Glacier Park Rockslide Kills Vacationer Near Logan Pass

Associated Press

A vacation in Glacier National Park turned deadly Sunday when a rockslide killed a motorist and injured a passenger on Going-to-the-Sun Road, Chief Ranger Steve Frye reported.

The rockslide covered 100 to 150 feet of the road near Logan Pass about 9:30 a.m., and the outer edge of the rock mass caught the couple’s rental car, Frye said.

The man’s body was trapped in the car for more than three hours, but the woman was freed quickly and received only minor injuries, he said.

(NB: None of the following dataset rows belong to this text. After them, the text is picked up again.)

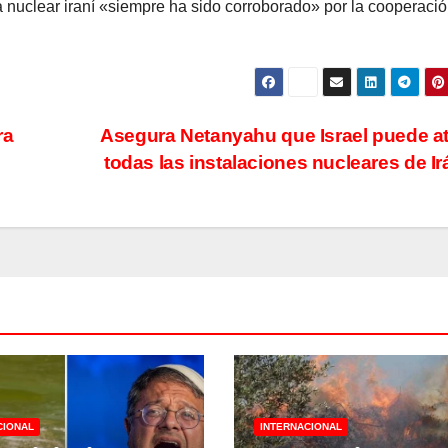
a nuclear iraní «siempre ha sido corroborado» por la cooperaci
ra
Asegura Netanyahu que Israel puede a
todas las instalaciones nucleares de I
CIONAL
INTERNACIONAL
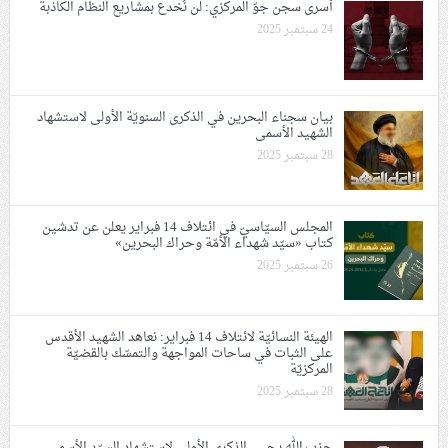
أسرى سجن جوّ المركزي: لن نُخدع بمشاريع النظام الكاذبة
24 سبتمبر 2025
بيان سجناء البحرين في الذكرى السنويّة الأولى لاستشهاد
الشهيد الأسمى
28 سبتمبر 2025
المجلس السيّاسيّ في ائتلاف 14 فبراير يعلن عن تدشين
كتاب «سيّد شهداء الأمّة وحراك البحرين»
26 سبتمبر 2025
الهيئة النسائيّة لائتلاف 14 فبراير: نعاهد الشهيد الأقدس
على الثبات في ساحات المواجهة والتمسّك بالقضيّة
المركزيّة
28 سبتمبر 2025
حزب الله يحيي الذكرى الأولى لاستشهاد السيّد الأسمى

Witnesses said a small fire that broke out in the car was quickly extinguished.

The 30-year-old victim and his wife are Japanese citizens who live in Washington, D.C. Their names will not be released until their families are notified, Frye said.

No other vehicles were damaged and no one else was injured, he said.

Going-to-the-Sun, a winding, scenic highway and the only east-west road across the park, was blocked and closed to all traffic, Frye said.

“Rockfall along Going-to-the-Sun is not uncommon, (but) rockfall of this magnitude certainly is,” the ranger said.

The man was the second visitor killed by falling rock on the Going-to-the-Sun Road, park officials said.

Alice Leckie died June 28, 1962. A contractor was killed by falling rock on the road in 1931.

The slide occurred at a sheer rock wall in the vicinity of the rimrock, just west of Logan Pass, which is at the crest of the highway.

Frye said the cause of the rockslide was not known and probably could not be determined without extensive investigation.